Larsucosterol for people with severe alcohol-associated hepatitis

RE-AHFIRM (RandomizEd Study of Larsucosterol in Alcohol-associated Hepatitis to Confirm saFety and effIcacy of tReatMent)

Quick facts

What this trial studies

This Phase 3 randomized interventional trial compares larsucosterol to placebo in adults hospitalized with severe alcohol-associated hepatitis. The primary outcome is transplant-free survival through Day 90, and participants are randomized to receive larsucosterol or placebo and followed for safety and clinical outcomes. Eligible patients have severe AH defined by pre-treatment Maddrey Discriminant Function ≥32 and MELD scores of 21–30, with recent heavy alcohol use and elevated bilirubin. The study is conducted at multiple U.S. hospital centers and collects clinical labs and event data over the 90-day follow-up period.

Who should consider this trial

Why it matters

Eligibility criteria

Inclusion Criteria-

A participant will be eligible for inclusion in this study if he/she meets all the following criteria:

1. Able to provide written informed consent (either from participant or participant's legally acceptable representative).
2. Onset of jaundice within 8 weeks before hospital admission.
3. Average daily consumption of greater than (\>) 40 (females) or \>60 (males) grams alcohol for 6 months or longer, with less than (\<) 8 weeks of abstinence before the onset of jaundice. Judgment regarding daily and long-term alcohol use and onset of jaundice will be made and documented by the site Investigator.
4. The determination of AH will be based on typical serum chemistry (as determined by local laboratory):

   1. Serum total bilirubin \>3.0 milligrams per deciliter (mg/dL) (required at randomization)
   2. ALT \<400 international unit per Liter (IU/L) (required at randomization)
   3. 50 \<AST \<400 IU/L
   4. AST \<400 IU/L (required at randomization)
   5. AST \>50 IU/L (at any time since current hospital admission or leading to this current hospitalization)
   6. AST/ALT \>1.5 (at any time since current hospital admission or leading to this current hospitalization)
5. Maddrey discriminant function (MDF) \>=32, assuming a control prothrombin time of 12 seconds.

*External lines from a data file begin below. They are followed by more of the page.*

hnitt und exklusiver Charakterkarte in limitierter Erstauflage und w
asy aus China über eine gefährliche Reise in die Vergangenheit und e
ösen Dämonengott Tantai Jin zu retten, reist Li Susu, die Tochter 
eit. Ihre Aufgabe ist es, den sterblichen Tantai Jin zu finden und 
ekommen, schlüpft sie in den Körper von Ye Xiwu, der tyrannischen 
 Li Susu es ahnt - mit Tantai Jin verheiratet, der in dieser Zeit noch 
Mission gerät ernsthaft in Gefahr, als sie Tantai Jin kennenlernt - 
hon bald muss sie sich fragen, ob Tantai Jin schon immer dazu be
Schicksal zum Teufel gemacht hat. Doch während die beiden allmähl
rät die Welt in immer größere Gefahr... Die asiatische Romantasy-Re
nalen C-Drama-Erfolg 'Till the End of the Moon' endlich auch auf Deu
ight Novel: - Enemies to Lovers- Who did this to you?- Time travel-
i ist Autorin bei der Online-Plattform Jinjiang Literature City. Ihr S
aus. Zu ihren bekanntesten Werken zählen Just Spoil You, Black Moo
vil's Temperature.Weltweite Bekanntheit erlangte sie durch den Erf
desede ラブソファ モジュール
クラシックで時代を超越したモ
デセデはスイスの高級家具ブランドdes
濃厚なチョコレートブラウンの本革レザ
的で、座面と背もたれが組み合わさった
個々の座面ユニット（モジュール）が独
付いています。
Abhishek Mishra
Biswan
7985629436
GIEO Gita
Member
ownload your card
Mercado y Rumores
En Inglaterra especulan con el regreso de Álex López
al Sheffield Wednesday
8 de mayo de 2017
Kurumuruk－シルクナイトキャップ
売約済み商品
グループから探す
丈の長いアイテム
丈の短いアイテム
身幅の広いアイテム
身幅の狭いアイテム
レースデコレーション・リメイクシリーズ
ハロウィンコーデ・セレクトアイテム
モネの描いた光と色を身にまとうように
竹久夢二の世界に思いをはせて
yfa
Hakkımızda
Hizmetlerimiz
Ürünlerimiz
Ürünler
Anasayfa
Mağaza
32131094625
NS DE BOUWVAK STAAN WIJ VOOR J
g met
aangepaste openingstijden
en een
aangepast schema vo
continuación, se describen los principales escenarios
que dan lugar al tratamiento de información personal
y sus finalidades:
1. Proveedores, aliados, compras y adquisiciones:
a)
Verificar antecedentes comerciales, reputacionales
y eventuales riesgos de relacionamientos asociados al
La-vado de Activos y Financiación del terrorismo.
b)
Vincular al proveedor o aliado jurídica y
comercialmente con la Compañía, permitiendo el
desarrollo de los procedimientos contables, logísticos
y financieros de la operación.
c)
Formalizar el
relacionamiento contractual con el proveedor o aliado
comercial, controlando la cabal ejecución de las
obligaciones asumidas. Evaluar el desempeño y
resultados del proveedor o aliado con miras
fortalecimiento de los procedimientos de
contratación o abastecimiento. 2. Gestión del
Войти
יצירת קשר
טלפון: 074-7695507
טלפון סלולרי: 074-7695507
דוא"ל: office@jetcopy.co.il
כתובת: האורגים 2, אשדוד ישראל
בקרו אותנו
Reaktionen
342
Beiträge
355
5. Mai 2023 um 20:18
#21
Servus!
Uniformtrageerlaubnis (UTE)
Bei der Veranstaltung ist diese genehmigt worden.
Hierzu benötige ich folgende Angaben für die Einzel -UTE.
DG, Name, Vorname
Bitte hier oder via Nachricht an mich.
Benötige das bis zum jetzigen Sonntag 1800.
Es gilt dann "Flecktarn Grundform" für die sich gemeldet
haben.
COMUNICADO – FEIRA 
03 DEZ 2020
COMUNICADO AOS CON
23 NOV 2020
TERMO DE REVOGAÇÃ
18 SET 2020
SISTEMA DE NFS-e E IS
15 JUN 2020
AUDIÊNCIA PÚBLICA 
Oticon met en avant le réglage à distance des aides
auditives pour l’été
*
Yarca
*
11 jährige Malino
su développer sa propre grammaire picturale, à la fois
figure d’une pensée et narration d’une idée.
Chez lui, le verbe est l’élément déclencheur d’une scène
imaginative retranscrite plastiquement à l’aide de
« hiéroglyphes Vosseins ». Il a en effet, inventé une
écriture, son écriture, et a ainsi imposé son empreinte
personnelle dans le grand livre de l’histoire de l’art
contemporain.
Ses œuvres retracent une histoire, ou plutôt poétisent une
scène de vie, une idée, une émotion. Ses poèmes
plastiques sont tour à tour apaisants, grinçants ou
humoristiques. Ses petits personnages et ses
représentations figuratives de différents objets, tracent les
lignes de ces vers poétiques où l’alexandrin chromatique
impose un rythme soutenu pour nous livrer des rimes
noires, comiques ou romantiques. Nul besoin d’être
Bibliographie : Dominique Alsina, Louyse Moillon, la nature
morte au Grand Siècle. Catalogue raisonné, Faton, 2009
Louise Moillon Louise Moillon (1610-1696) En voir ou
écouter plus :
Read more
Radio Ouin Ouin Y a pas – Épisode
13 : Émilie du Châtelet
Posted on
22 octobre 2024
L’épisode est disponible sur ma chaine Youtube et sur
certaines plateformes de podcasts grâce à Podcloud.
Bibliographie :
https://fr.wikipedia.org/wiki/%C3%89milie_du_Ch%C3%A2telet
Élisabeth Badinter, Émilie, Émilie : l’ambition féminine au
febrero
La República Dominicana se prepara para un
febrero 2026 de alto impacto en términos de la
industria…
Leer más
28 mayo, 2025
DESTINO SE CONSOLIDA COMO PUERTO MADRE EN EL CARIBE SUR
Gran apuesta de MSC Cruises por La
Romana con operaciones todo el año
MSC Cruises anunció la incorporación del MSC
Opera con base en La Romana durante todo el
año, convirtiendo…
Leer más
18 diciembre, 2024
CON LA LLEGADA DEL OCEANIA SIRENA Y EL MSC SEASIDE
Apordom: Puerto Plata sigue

   NOTE: If a local laboratory's control time differs from 12 seconds, then the local laboratory's control time should be used. If control time is not stated or is stated as a range, the control time should be calculated by the formula prothrombin time/INR.
6. Original Model for End-stage Liver Disease (MELD; not MELD-Na) score: 21-30 (inclusive).
7. Male or female participants 18 years of age or older.
8. Women of child-bearing potential (defined as females who are not surgically sterile or who are not over the age of 52 and amenorrheic for at least 12 months) must utilize appropriate birth control throughout the 90-day portion of the study. Acceptable methods that may be used are abstinence, birth control pills ("The Pill") or patch, diaphragm, IUD (coil), vaginal ring, condom, surgical sterilization or progestin implant or injection, or sexual activity limited to a sterile (e.g., vasectomized) male partner.
9. Male participants must agree to use a medically acceptable method of contraception/birth control and refrain from sperm donation throughout the 90-day portion of the study.
10. Participants must agree to participate in an alcohol abstinence support program recommended by the local institution's addiction specialists.
11. Participants must be dosed within 9 calendar days (216 hours) of hospital admission inclusive of time spent in other hospital(s)

Exclusion Criteria-

A participant will be excluded from the study if he or she meets any of the following criteria:

1. Participants using systemic corticosteroids for current AH before enrollment or having a history of using systemic corticosteroids for more than 8 days in the last 30 days prior to screening.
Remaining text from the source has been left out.